Ocho horas después Diodoro se despierta alarmado por los gritos desesperados de su galleta. Sigue amarrado y le cuesta levantar el cuello, pero cuando consigue alzarlo ve a su gran amiga siendo masticada por el hombre peludo. «Está buena», le dice. La galleta ya no vociferaba nada, pues estaba muerta, y entonces Diodoro empezó a llorar. «¿Qué te ocurre, Diodoro? ¿Será por galletas?». El hombre peludo sale de la habitación, e impotente, Diodoro gime y se estremece furioso, intentando proferir insultos que sus cuerdas vocales eran incapaces de pronunciar.

Hubo una época en la que Diodoro si podía hablar y se comportaba de forma coherente a la estupidez de todos los hombres todos los días de año. Entonces el amor no le había vuelto loco o demasiado cuerdo ni le había borrado la palabra de los labios. La auténtica locura de este mundo reside en la maldad de los hombres, en su hipocresía, en su obsesión por querer ser mejor que el otro, esa es la auténtica locura, la demencia que está pudriendo lo más noble del hombre, su propia esencia y espíritu.

Diodoro pensaba en su galleta, en su amiga, en ese ser más humano que aquel hombre peludo. «¿Por qué lo hizo?», se preguntaba, «¿por qué se la comió?, ¿acaso me como yo a los amigos de los demás?», se decía retóricamente. Poco después Diodoro fue desgranado de las correas y, acompañado por dos mujeres con batas blancas, fue a la cafetería a desayunar. A partir de entonces no le quitarían el ojo de encima, por lo que no sería fácil volver al mundo exterior, escapar al terreno de los llamados juiciosos y sensatos, donde, aunque resultara paradójico, Diodoro se sentía libre. En la cafetería se sirvió un vaso de leche y unos bizcochos y desayunó solo, pues no tenía amigos.

Desayunaba tranquilo, sereno, triste pero recio, soportando toda la calamidad que le perseguía como si fuera un dique inmortal. Entonces escuchó una llamada, una vocecita que provenía de una cesta llena de galletas. «Diodoro, estoy aquí, me he reencarnado, ¿no es increíble?», decía una de las galletas. Diodoro se acercó perplejo y cogió dicha galleta, metiéndosela en el bolsillo. «Otra vez juntos, ¡qué feliz soy!», se dijo a sí mismo mientras sonreía.
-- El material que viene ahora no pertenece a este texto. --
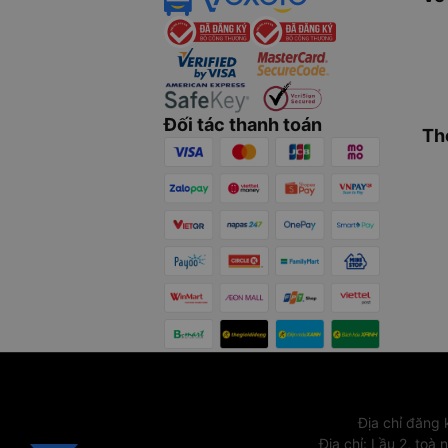
Đối tác thanh toán
Th
Địa chỉ đăng
Địa chỉ
:
Lầu 2, toà 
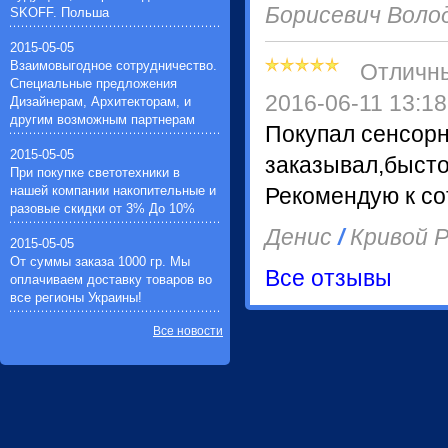
Импульсные зажигающие
Борисевич Вол
SKOFF. Польша
устройства(1)
Устройства защиты галогенных
2015-05-05
ламп(1)
Взаимовыгодное сотрудничество.
Отличн
Специальные предложения
2016-06-11 13:18
Дизайнерам, Архитекторам, и
другим возможным партнерам
Покупал сенсор
2015-05-05
заказывал,бысто
При покупке светотехники в
нашей компании накопительные и
Рекомендую к со
разовые скидки от 3% До 10%
Денис
/
Кривой Р
2015-05-05
От суммы заказа 1000 гр. Мы
Все отзывы
оплачиваем доставку товаров во
все регионы Украины!
Все новости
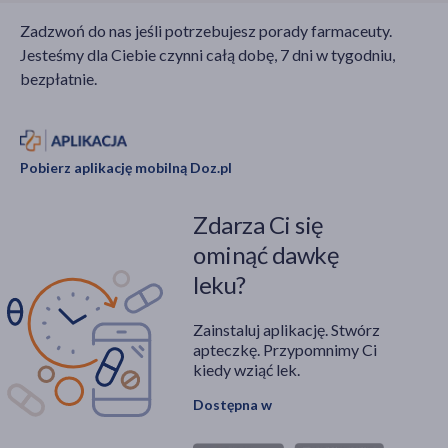
Zadzwoń do nas jeśli potrzebujesz porady farmaceuty.
Jesteśmy dla Ciebie czynni całą dobę, 7 dni w tygodniu,
bezpłatnie.
Pobierz aplikację mobilną Doz.pl
Zdarza Ci się
ominąć dawkę
leku?
Zainstaluj aplikację. Stwórz
apteczkę. Przypomnimy Ci
kiedy wziąć lek.
Dostępna w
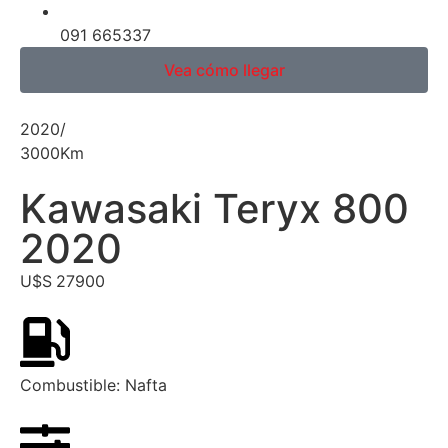
091 665337
Vea cómo llegar
2020
/
3000
Km
Kawasaki Teryx 800
2020
U$S
27900
Combustible:
Nafta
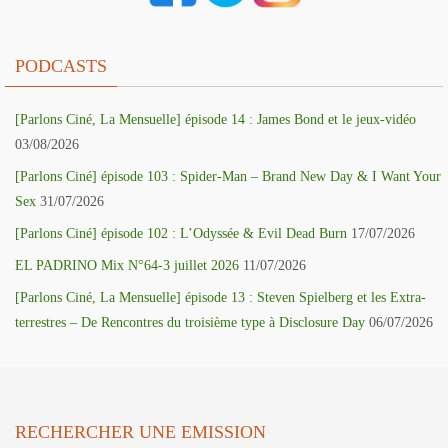
PODCASTS
[Parlons Ciné, La Mensuelle] épisode 14 : James Bond et le jeux-vidéo
03/08/2026
[Parlons Ciné] épisode 103 : Spider-Man – Brand New Day & I Want Your
Sex
31/07/2026
[Parlons Ciné] épisode 102 : L’Odyssée & Evil Dead Burn
17/07/2026
EL PADRINO Mix N°64-3 juillet 2026
11/07/2026
[Parlons Ciné, La Mensuelle] épisode 13 : Steven Spielberg et les Extra-
terrestres – De Rencontres du troisième type à Disclosure Day
06/07/2026
RECHERCHER UNE EMISSION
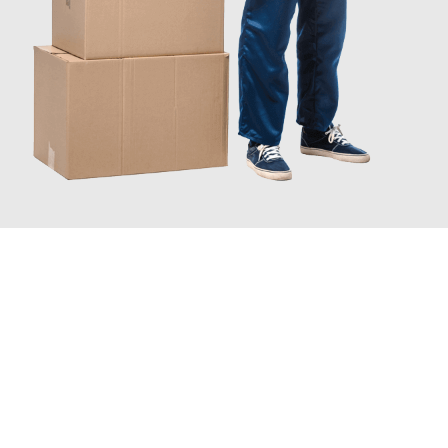
JETZT ANFRAGEN
Erleben Sie mit Umzugsmeister Braun Salzburg, wie
einfach und
stressfrei Ihr Umzug Salzburg Huddersfield
sein kann. Unser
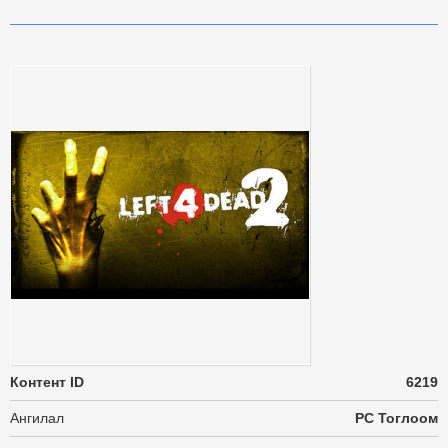
Контент ID
6219
Ангилал
PC Тоглоом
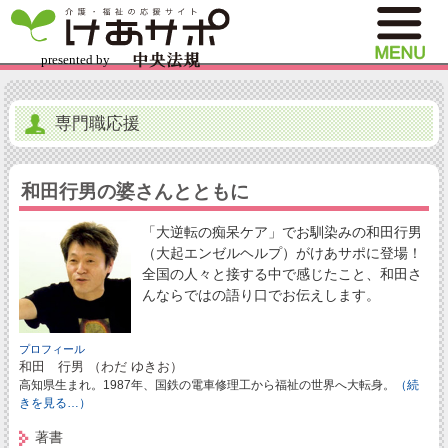
専門職応援
和田行男の婆さんとともに
「大逆転の痴呆ケア」でお馴染みの和田行男
（大起エンゼルヘルプ）がけあサポに登場！
全国の人々と接する中で感じたこと、和田さ
んならではの語り口でお伝えします。
プロフィール
和田 行男 （わだ ゆきお）
高知県生まれ。1987年、国鉄の電車修理工から福祉の世界へ大転身。
（続
きを見る…）
著書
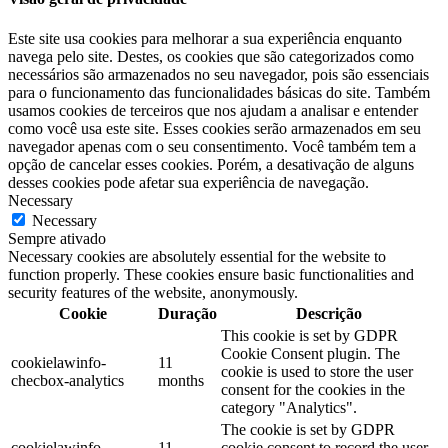
Este site usa cookies para melhorar a sua experiência enquanto
navega pelo site. Destes, os cookies que são categorizados como
necessários são armazenados no seu navegador, pois são essenciais
para o funcionamento das funcionalidades básicas do site. Também
usamos cookies de terceiros que nos ajudam a analisar e entender
como você usa este site. Esses cookies serão armazenados em seu
navegador apenas com o seu consentimento. Você também tem a
opção de cancelar esses cookies. Porém, a desativação de alguns
desses cookies pode afetar sua experiência de navegação.
Necessary
Necessary
Sempre ativado
Necessary cookies are absolutely essential for the website to
function properly. These cookies ensure basic functionalities and
security features of the website, anonymously.
Cookie
Duração
Descrição
This cookie is set by GDPR
Cookie Consent plugin. The
cookielawinfo-
11
cookie is used to store the user
checbox-analytics
months
consent for the cookies in the
category "Analytics".
The cookie is set by GDPR
cookielawinfo-
11
cookie consent to record the user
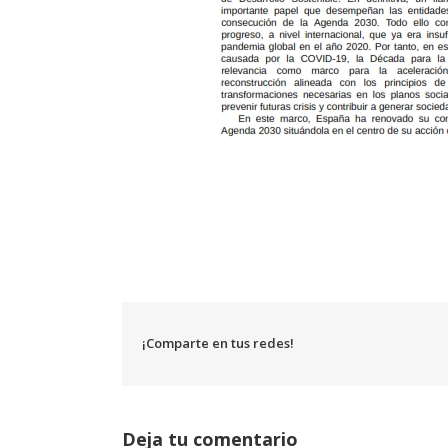
¡Comparte en tus redes!
Deja tu comentario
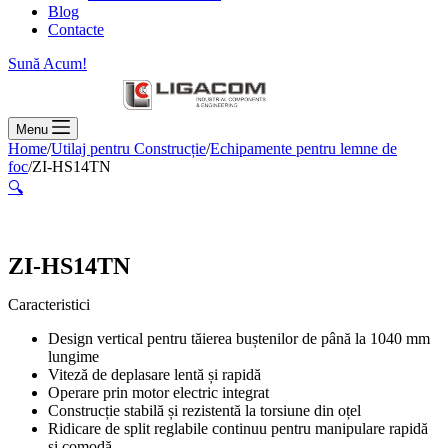
Blog
Contacte
Sună Acum!
Menu
Home
/
Utilaj pentru Construcție
/
Echipamente pentru lemne de
foc
/
ZI-HS14TN
🔍
ZI-HS14TN
Caracteristici
Design vertical pentru tăierea buștenilor de până la 1040 mm
lungime
Viteză de deplasare lentă și rapidă
Operare prin motor electric integrat
Construcție stabilă și rezistentă la torsiune din oțel
Ridicare de split reglabile continuu pentru manipulare rapidă
și comodă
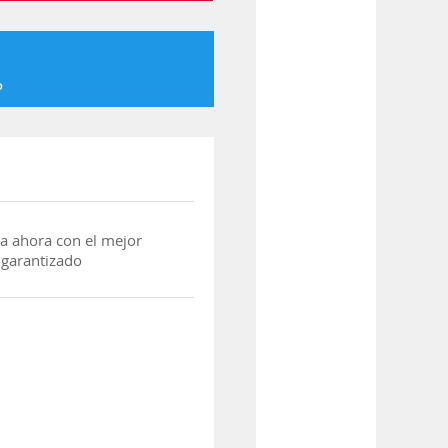
o
a ahora con el mejor
 garantizado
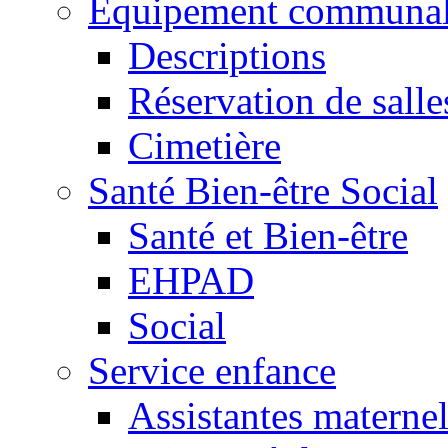
Equipement communa
Descriptions
Réservation de salle
Cimetière
Santé Bien-être Social
Santé et Bien-être
EHPAD
Social
Service enfance
Assistantes maternel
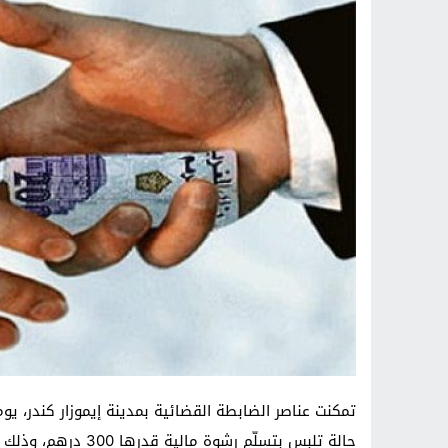
حالة تلبس بتسلّم رشوة مالية قدرها 300 درهم، وذلك بناءً على شكاية مواطن عبر الرقم الأخضر للتبليغ عن الرشوة.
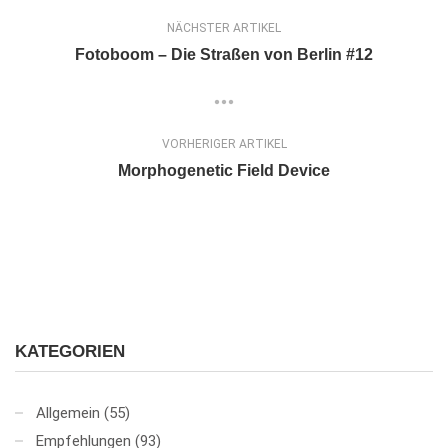
NÄCHSTER ARTIKEL
Fotoboom – Die Straßen von Berlin #12
VORHERIGER ARTIKEL
Morphogenetic Field Device
KATEGORIEN
Allgemein
(55)
Empfehlungen
(93)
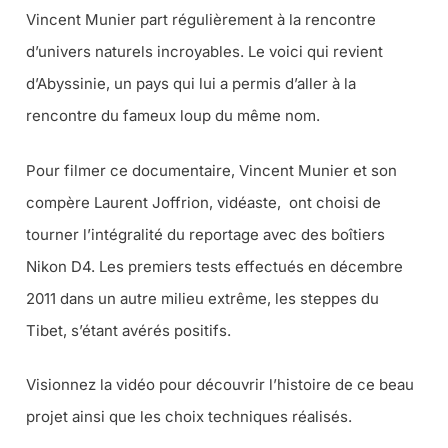
Vincent Munier part régulièrement à la rencontre
d’univers naturels incroyables. Le voici qui revient
d’Abyssinie, un pays qui lui a permis d’aller à la
rencontre du fameux loup du même nom.
Pour filmer ce documentaire, Vincent Munier et son
compère Laurent Joffrion, vidéaste, ont choisi de
tourner l’intégralité du reportage avec des boîtiers
Nikon D4. Les premiers tests effectués en décembre
2011 dans un autre milieu extrême, les steppes du
Tibet, s’étant avérés positifs.
Visionnez la vidéo pour découvrir l’histoire de ce beau
projet ainsi que les choix techniques réalisés.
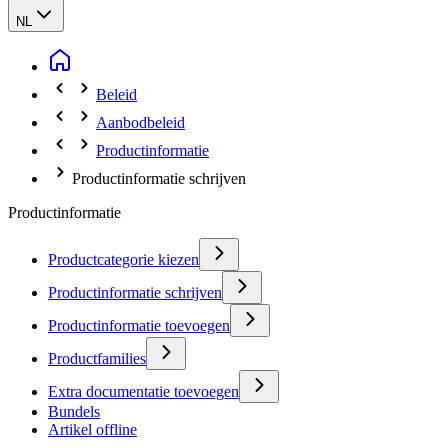
NL
Beleid
Aanbodbeleid
Productinformatie
Productinformatie schrijven
Productinformatie
Productcategorie kiezen
Productinformatie schrijven
Productinformatie toevoegen
Productfamilies
Extra documentatie toevoegen
Bundels
Artikel offline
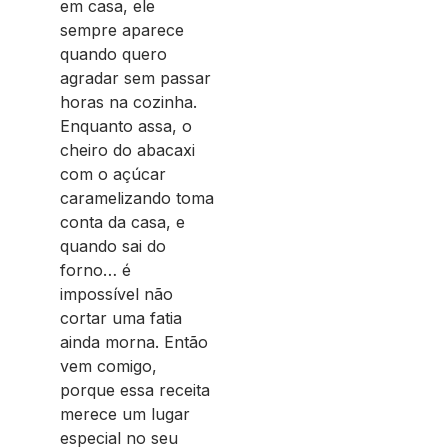
em casa, ele
sempre aparece
quando quero
agradar sem passar
horas na cozinha.
Enquanto assa, o
cheiro do abacaxi
com o açúcar
caramelizando toma
conta da casa, e
quando sai do
forno… é
impossível não
cortar uma fatia
ainda morna. Então
vem comigo,
porque essa receita
merece um lugar
especial no seu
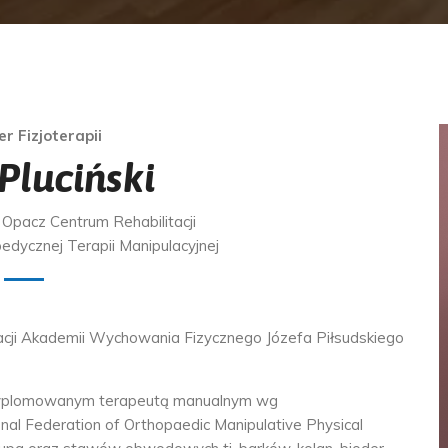
r Fizjoterapii
Pluciński
el Opacz Centrum Rehabilitacji
edycznej Terapii Manipulacyjnej
itacji Akademii Wychowania Fizycznego Józefa Piłsudskiego
est dyplomowanym terapeutą manualnym wg
l Federation of Orthopaedic Manipulative Physical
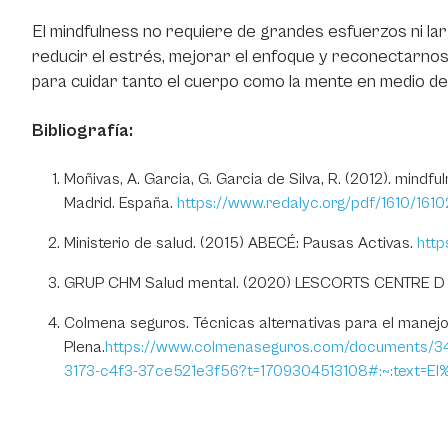
El mindfulness no requiere de grandes esfuerzos ni la
reducir el estrés, mejorar el enfoque y reconectarnos
para cuidar tanto el cuerpo como la mente en medio de l
Bibliografía:
Moñivas, A. Garcia, G. Garcia de Silva, R. (2012). mind
Madrid. España.
https://www.redalyc.org/pdf/1610/161
Ministerio de salud. (2015) ABECÉ: Pausas Activas.
http
GRUP CHM Salud mental. (2020) LESCORTS CENTRE D
Colmena seguros. Técnicas alternativas para el manejo d
Plena.
https://www.colmenaseguros.com/documents/34
3173-c4f3-37ce521e3f56?t=1709304513108#:~:text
Durante el desayuno tomaron una decisión clara, tenían que escapar de esa casa de hombres peludos y mujeres con batas blancas que les atiborraban a pastillas y a pinchazos. Y lo intentaron varias veces sin éxito, con el consiguiente castigo: encierro, inmovilización y drogas. Esa era la única forma que tenían de hacer escarmentar a los internos, pero con Diodoro no era posible, pues no hay nada más fuerte en el mundo que aquel que lucha por su libertad. Por eso seguía firme y pertinaz en su propósito, con la decisión suficiente como para preferir la muerte antes que el fracaso.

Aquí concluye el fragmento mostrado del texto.